2. Empregador por Equiparação – art. 2º, § 1º CLT
O empregador celetista é caracterizado pelo exercício de atividade econômica, ainda que não tenha diretamente finalidade lucrativa, o que afasta a existência de relação de emprego entre o cabo eleitoral e o partido político ou entre o padre ou pastor e a Igreja, por exercerem atividade ideológica.
Se trocar atividade econômica por ideológica deixa de ser empregador. Serviço voluntário é ideológico não há onerosidade.


3. Grupo Econômico – art. 2º, § 2º CLT
Conceito: é o grupo que explora a atividade econômica em regime de comunhão de interesses.
Tendo a mesma direção.

Finalidade: tem por finalidade garantir a solvência do crédito trabalhista, isto é, há solidariedade passiva entre os membros do grupo.
Todos os membros do grupo devem juntos.

Solidariedade ativa: o grupo econômico é empregador único e, portanto há solidariedade ativa, desta forma o empregado está subordinado a todo grupo.

Para que haja o grupo econômico tem que haver o dirigismo contratual e interesses comuns, um beneficiando o outro.
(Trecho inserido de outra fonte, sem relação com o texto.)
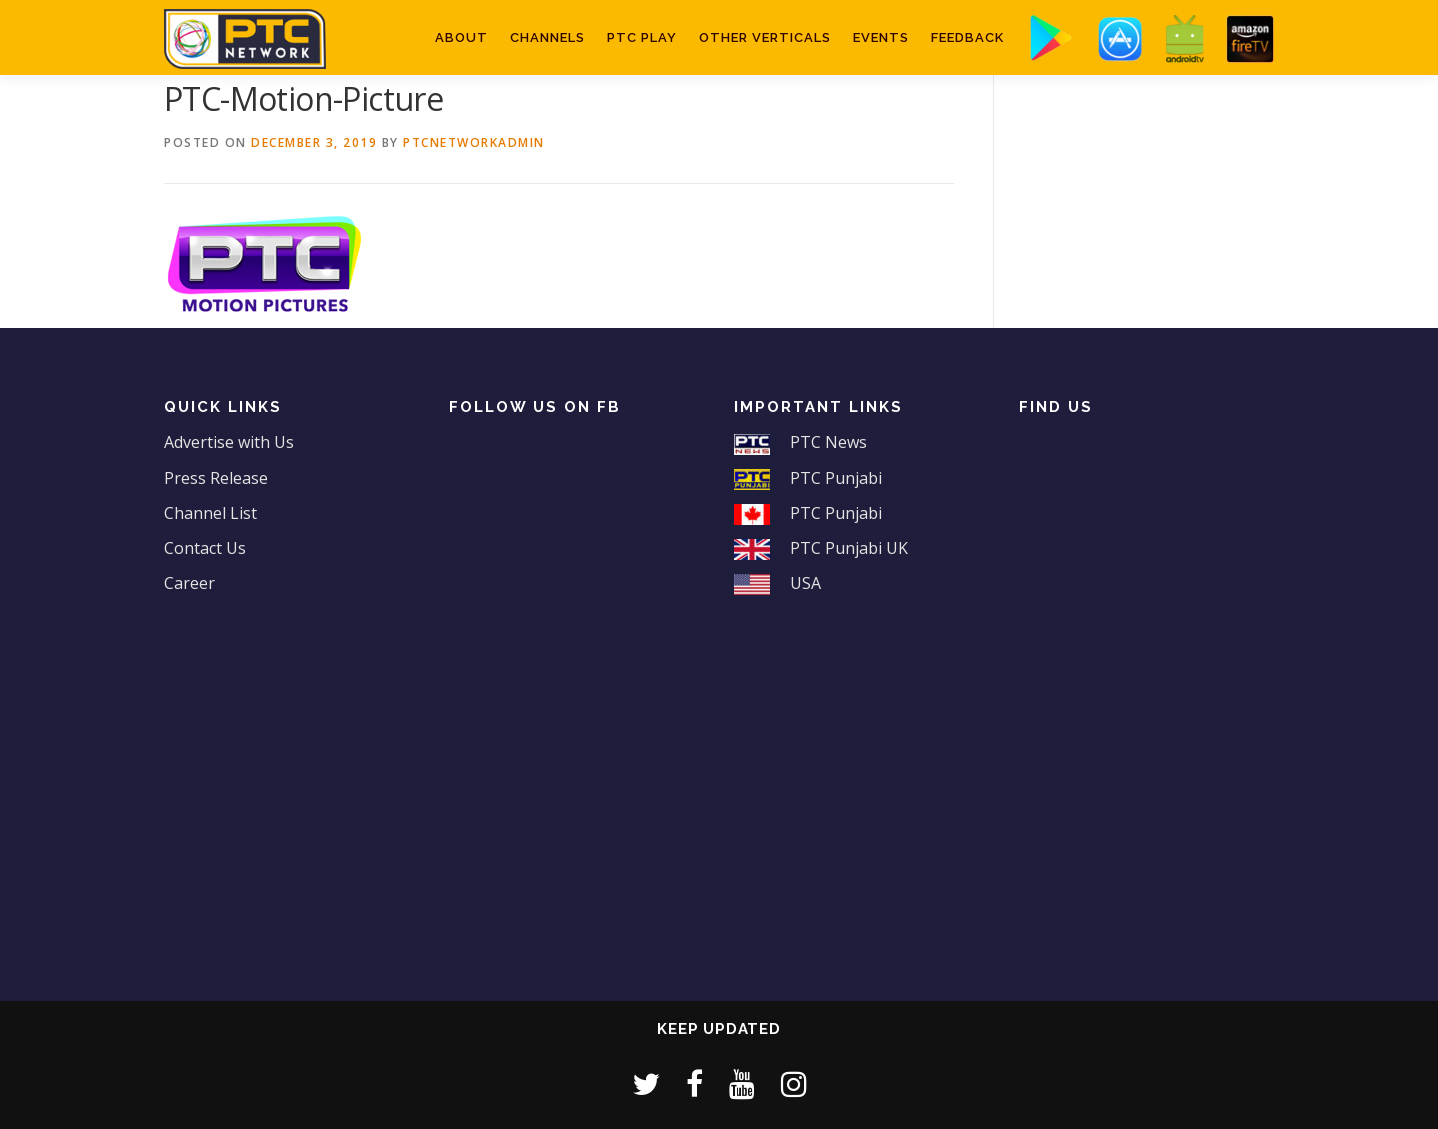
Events (881, 37)
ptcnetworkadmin (474, 142)
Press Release (216, 478)
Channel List (210, 513)
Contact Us (205, 548)
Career (189, 583)
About (461, 37)
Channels (547, 37)
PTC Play (642, 37)
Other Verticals (765, 37)
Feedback (967, 37)
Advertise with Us (229, 442)
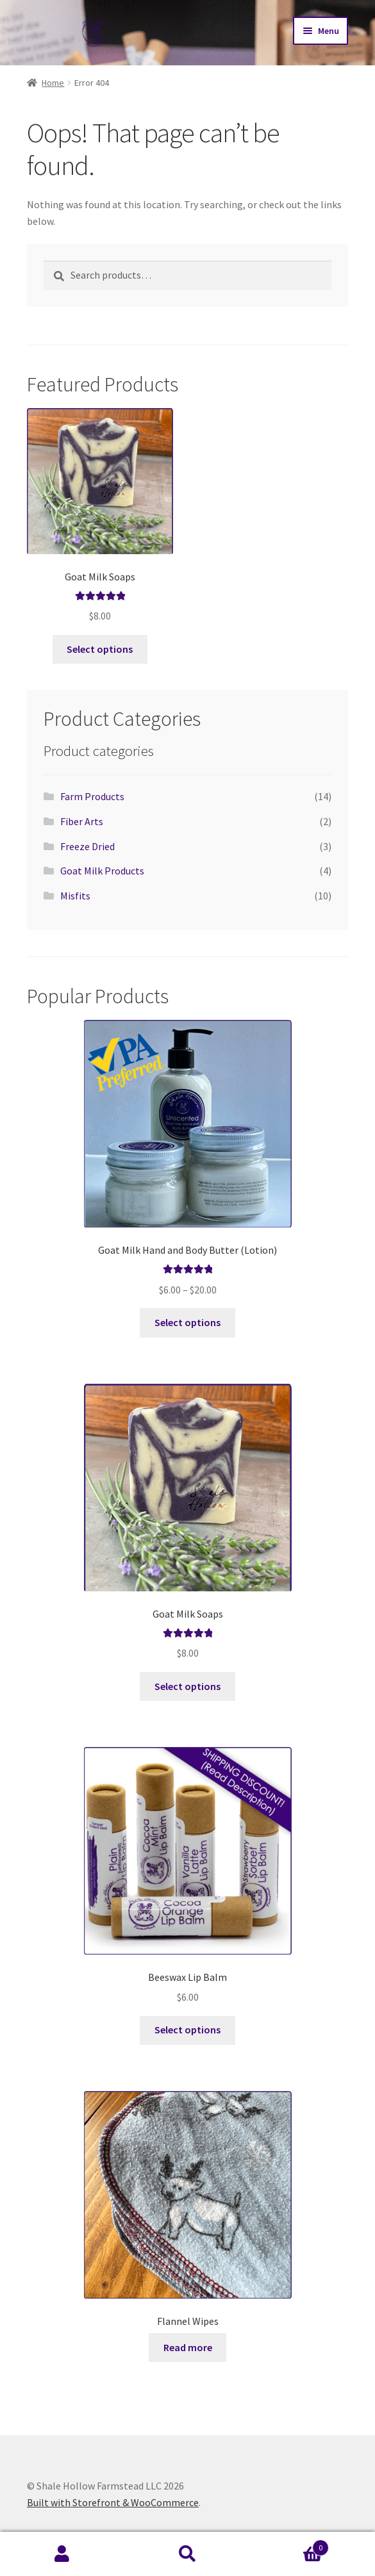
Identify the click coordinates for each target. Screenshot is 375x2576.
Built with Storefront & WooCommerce (113, 2502)
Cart (289, 2545)
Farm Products (92, 796)
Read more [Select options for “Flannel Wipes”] (187, 2347)
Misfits (75, 895)
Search (187, 2554)
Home (53, 82)
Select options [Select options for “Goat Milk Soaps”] (100, 649)
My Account (62, 2554)
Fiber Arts (81, 821)
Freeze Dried (87, 846)
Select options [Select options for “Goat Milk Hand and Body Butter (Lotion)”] (187, 1322)
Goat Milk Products (102, 870)
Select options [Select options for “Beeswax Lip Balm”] (187, 2029)
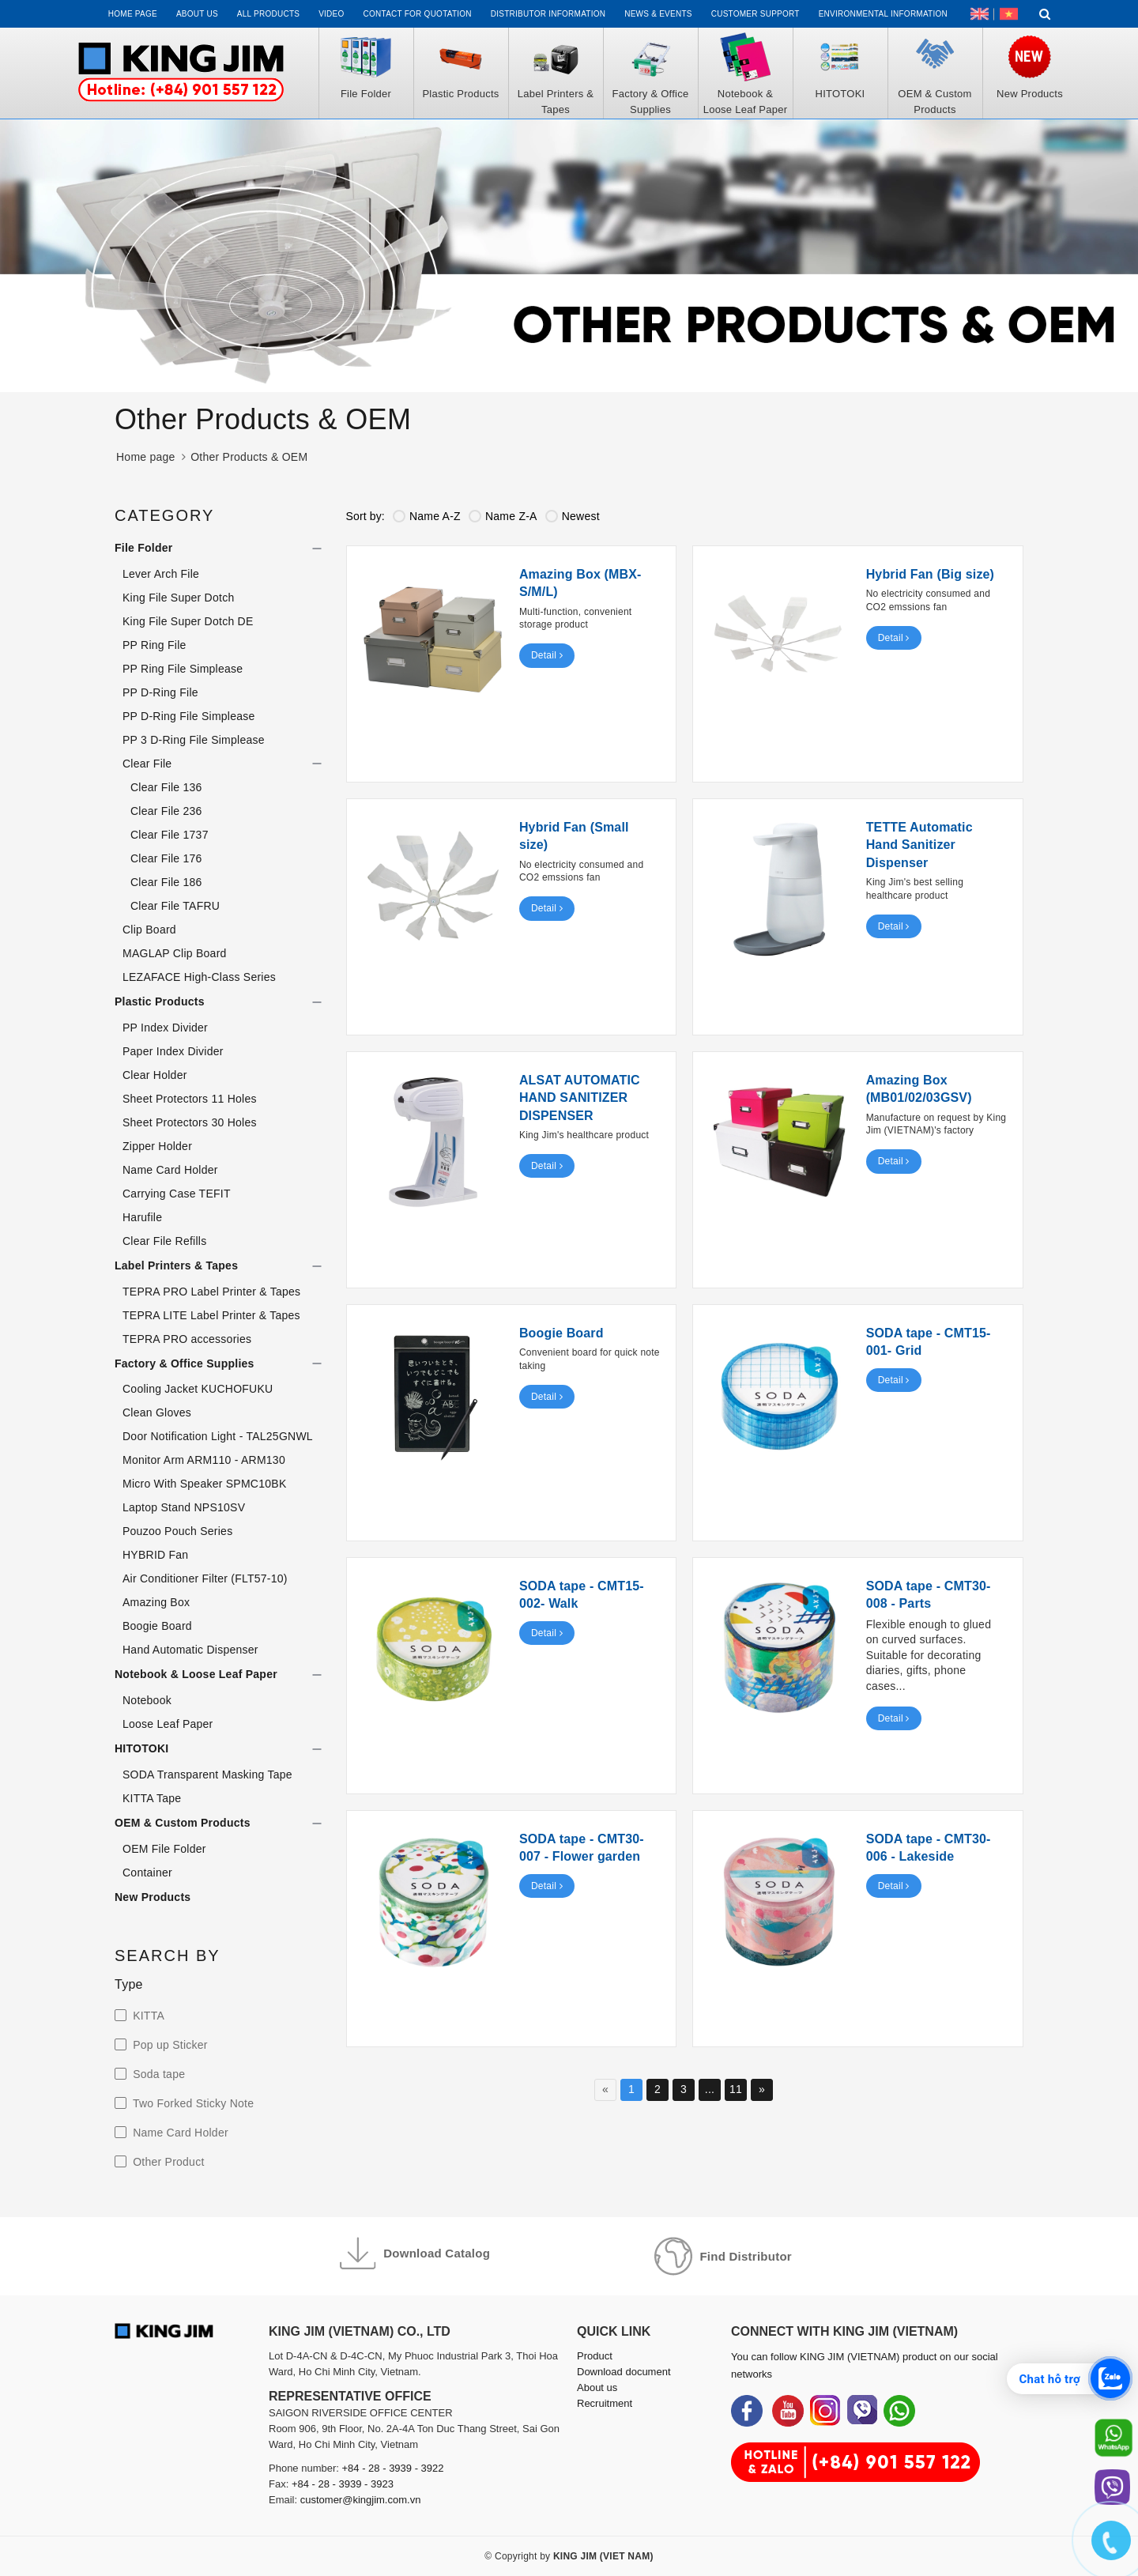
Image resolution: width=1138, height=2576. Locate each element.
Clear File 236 (166, 811)
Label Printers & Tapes (176, 1265)
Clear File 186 (166, 882)
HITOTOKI (141, 1748)
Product (594, 2356)
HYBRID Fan (155, 1554)
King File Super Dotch (178, 597)
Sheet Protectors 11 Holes (189, 1098)
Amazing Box (156, 1602)
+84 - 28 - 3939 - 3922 (393, 2468)
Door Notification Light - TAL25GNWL (217, 1436)
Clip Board (149, 929)
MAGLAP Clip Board (174, 953)
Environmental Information (883, 13)
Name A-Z (427, 516)
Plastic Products (160, 1001)
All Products (268, 13)
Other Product (167, 2161)
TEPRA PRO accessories (186, 1339)
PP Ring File (154, 645)
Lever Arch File (160, 574)
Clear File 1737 (169, 834)
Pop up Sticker (169, 2045)
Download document (624, 2372)
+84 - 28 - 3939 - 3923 (343, 2484)
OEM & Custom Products (183, 1822)
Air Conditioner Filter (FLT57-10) (205, 1578)
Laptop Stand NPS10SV (183, 1507)
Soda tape (157, 2074)
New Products (152, 1897)
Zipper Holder (157, 1146)
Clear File (146, 763)
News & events (658, 13)
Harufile (142, 1217)
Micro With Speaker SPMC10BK (204, 1483)
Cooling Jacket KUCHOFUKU (197, 1388)
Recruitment (604, 2403)
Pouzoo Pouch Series (177, 1531)
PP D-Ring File (160, 692)
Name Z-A (503, 516)
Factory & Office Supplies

Entre franquiado e franquia não existe formação de grupo econômico.
Basta a existência de fato, coordenação e controle exercido por um dos membros do grupo.
Para que haja existência de grupo econômico é necessário o dirigismo.


A franquia não é grupo econômico, pois há apenas a locação da marca e know How.
Subordinação e vínculo de trabalho - Súmula 129 do TST


Ex. Fiat automóveis e Banco Fiat – Banco Itaú e Itaú Seguros e Leasing


4. Sucessão de Empregadores
Ocorre quando há transferência do empreendimento ou de parte significativa do empreendimento para outra pessoa física ou jurídica. A sucessão de empregadores não altera o contrato de trabalho, que permanece vigente sem qualquer solução de continuidade. Via de regra o adquirente torna-se responsável pelos créditos trabalhistas existentes, ainda que anteriores a transmissão.

Exceção:
Havendo modificação do empreendimento (finalidade) há a mudança do empregador.
Aquisição do empreendimento através de hasta pública em processo de falência (art. 141, II da Lei 11.101/2005) ou em processo de recuperação judicial (art. 60 da Lei 11.101/2005).